Join us 24 January for: ‘Under Pressure: History Painting at the threshold of national cultures'.
Join us on the 24 January at 4pm in School 2 of St Salvator's Quad for ‘Under Pressure: History Painting at the threshold of national cultures'.
You are also welcome to join a wine reception afterwards at the School of Art History, 79 North Street.
Polish artist Stanislaw Chlebowski's career was forged in multiple worlds, in multiple studios and across multiple national narratives. Chlebowski created history paintings for the Ottoman, Polish and French clients, constantly reframing the historic narratives for these diverse patrons. The challenges of code-shifting across this nationally bound genre of artistic practice is most apparent in his longstanding, ultimately irresolvable, effort to create a painting of the Ottoman conquest of Constantinople. This lecture explores that painting's instabilities and its relationship to his Orientalist interiors. These interiors were not static repositories of collecting or studio practice, but spaces teeming with the tension of movement. Chlebowski's unfinished painting began to shape his interiors and its irresolution is redolent of his fraught relationship with his own mobility. This lecture charts the tensions of peripatetic artistic practice, with its multiple- sometimes conflicting- national and imperial narratives. These tensions yield provocations for a more globally expansive history of art.
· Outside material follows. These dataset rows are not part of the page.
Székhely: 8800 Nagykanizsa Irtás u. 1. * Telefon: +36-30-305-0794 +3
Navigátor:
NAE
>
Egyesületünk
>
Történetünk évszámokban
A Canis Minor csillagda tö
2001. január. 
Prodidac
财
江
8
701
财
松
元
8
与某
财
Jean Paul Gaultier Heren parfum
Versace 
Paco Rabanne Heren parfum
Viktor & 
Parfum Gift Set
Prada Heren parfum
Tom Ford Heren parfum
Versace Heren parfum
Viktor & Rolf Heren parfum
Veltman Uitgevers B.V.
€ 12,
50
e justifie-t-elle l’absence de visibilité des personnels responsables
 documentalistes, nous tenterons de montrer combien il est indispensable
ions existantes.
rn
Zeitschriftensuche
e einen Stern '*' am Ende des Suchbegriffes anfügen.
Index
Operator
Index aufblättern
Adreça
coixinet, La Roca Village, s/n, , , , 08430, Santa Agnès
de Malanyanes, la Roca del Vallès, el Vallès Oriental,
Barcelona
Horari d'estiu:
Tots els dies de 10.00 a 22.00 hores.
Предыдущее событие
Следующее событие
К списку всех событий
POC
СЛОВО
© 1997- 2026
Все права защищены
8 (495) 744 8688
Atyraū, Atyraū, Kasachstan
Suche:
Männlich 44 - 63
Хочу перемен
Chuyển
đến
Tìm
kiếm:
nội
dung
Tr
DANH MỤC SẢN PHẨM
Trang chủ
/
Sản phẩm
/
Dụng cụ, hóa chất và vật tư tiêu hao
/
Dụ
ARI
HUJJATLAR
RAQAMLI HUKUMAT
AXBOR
Mary Roberts is Professor of Art History at the University of Sydney. Working at the intersection of modernism and orientalism, she pursues global networks that inform European and Islamic art. Her books include: ‘Istanbul Exchanges. Ottomans, Orientalists and Nineteenth-Century Visual Culture' (UC Press, 2015), awarded AAANZ's Best Book Prize, ‘Intimate Outsiders: The Harem in Ottoman and Orientalist Art and Travel Literature' (Duke, 2007). Her next book is ‘Four Thresholds. Orientalist Interiors, Islamic Art, the Aesthetics of Global Modernities'.